Votre politique de développement est-elle payante? Quel chiffre d'affaires réalisez-vous aujourd'hui?
On se maintient entre 45 et 50 millions depuis 5 ans. On reste plutôt stables. Le bénéfice reste à un haut niveau, mais les index tombent et nous donnons des augmentations aux personnels qui s'engagent beaucoup dans le casino, ce qui est une politique salariale très correcte. Mais je le redis, à chaque tranche indiciaire, tous nos fournisseurs augmentent leurs prix pour compenser l'indexation.
Vous souvenez-vous du regard que la population portait sur le projet du casino de Mondorf-les-Bains à l'époque de sa création?
(sourire) Vous savez, encore aujourd'hui, quand je me retrouve à une réception, je perçois une différence quand je parle à des Français ou à des luxembourgeois, ces derniers étant plus distants avec moi. La moitié des gens pensent encore que si l'on touche à une machine à sous on devient dépendant. Mais les luxembourgeois viennent quand même. Il faut dire que la politique que nous avons menée n'allait pas dans le sens d'une exploitation à outrance. Nous faisons rarement de publicité pour les jeux, mais pour notre gastronomie, nos événements culturels. Le but à l'époque était de faire revivre le site de Mondorf-les-Bains. Les nouveaux thermes étaient prévus au même moment. Nous sommes des institutions touristiques et nous travaillons bien ensemble car nous poursuivons un même objectif. Aujourd'hui, l'offre à Mondorf est complète.
On ne peut pas nier qu'une dépendance au jeu existe…

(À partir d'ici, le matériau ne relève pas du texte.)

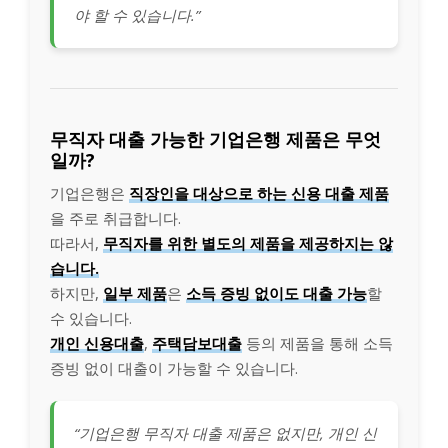
야 할 수 있습니다.”
무직자 대출 가능한 기업은행 제품은 무엇
일까?
기업은행은
직장인을 대상으로 하는 신용 대출 제품
을 주로 취급합니다.
따라서,
무직자를 위한 별도의 제품을 제공하지는 않
습니다.
하지만,
일부 제품
은
소득 증빙 없이도 대출 가능
할
수 있습니다.
개인 신용대출
,
주택담보대출
등의 제품을 통해 소득
증빙 없이 대출이 가능할 수 있습니다.
“기업은행 무직자 대출 제품은 없지만, 개인 신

Les Suisses ont fait des études très intéressantes sur la dépendance et elles concluent que si on ferme les casinos, la dépendance restera au même niveau. Je préfère que les gens qui peuvent développer un problème de dépendance viennent chez nous car nous disposons d'un programme qui n'existe pas chez les autres. Nous faisons beaucoup d'observation et si une personne a un comportement qui devient malsain, nous intervenons en discutant avec cette personne. Qui d'autre le fait? Personne. Le casino est dirigé de manière à ce que chaque collaborateur puisse être fier d'y travailler.

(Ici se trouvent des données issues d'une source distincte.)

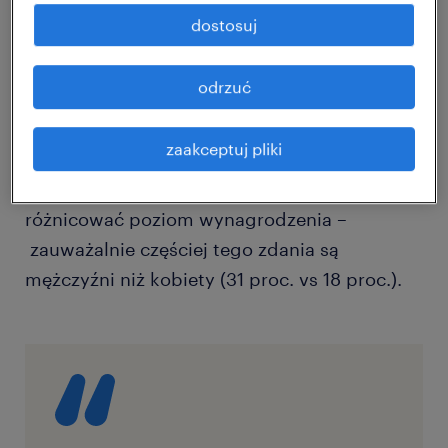
kobietami a mężczyznami. Jednocześnie
dostosuj
niemal tyle samo, bo 63 proc. Polaków
uważa, że jawność pensji może skutkować
odrzuć
wewnętrznymi konfliktami w miejscu pracy.
25 proc. natomiast zgadza się z
zaakceptuj pliki
twierdzeniem, że wiek i płeć różnicują nasze
możliwości zawodowe, a więc powinny także
różnicować poziom wynagrodzenia –
zauważalnie częściej tego zdania są
mężczyźni niż kobiety (31 proc. vs 18 proc.).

La loi antitabac, qui a entraîné une chute de fréquentation des salles partout en Europe, arrive au Luxembourg. Allez-vous continuer à proposer aux joueurs des salles pour les fumeurs?
Nous ne sommes pas contre une interdiction. Sans attendre le vote de la loi, nous allons déjà séparer une partie de la salle avec une grande baie vitrée. Je comprends ce que veulent les employés et les clients non fumeurs, c'est un problème de santé. Mais d'autres produits que nous consommons tous les jours ne sont pas plus sains, qui font aussi l'objet de rapports alarmistes, mais évidemment on ne peut pas tout interdire. Je lis tout sur ce sujet depuis 10 ans et ce qui gêne surtout les gens ce sont les odeurs, je le vois bien quand je lis les commentaires des internautes sur les articles qui traitent du sujet. En ce qui nous concerne, nous sommes préparés.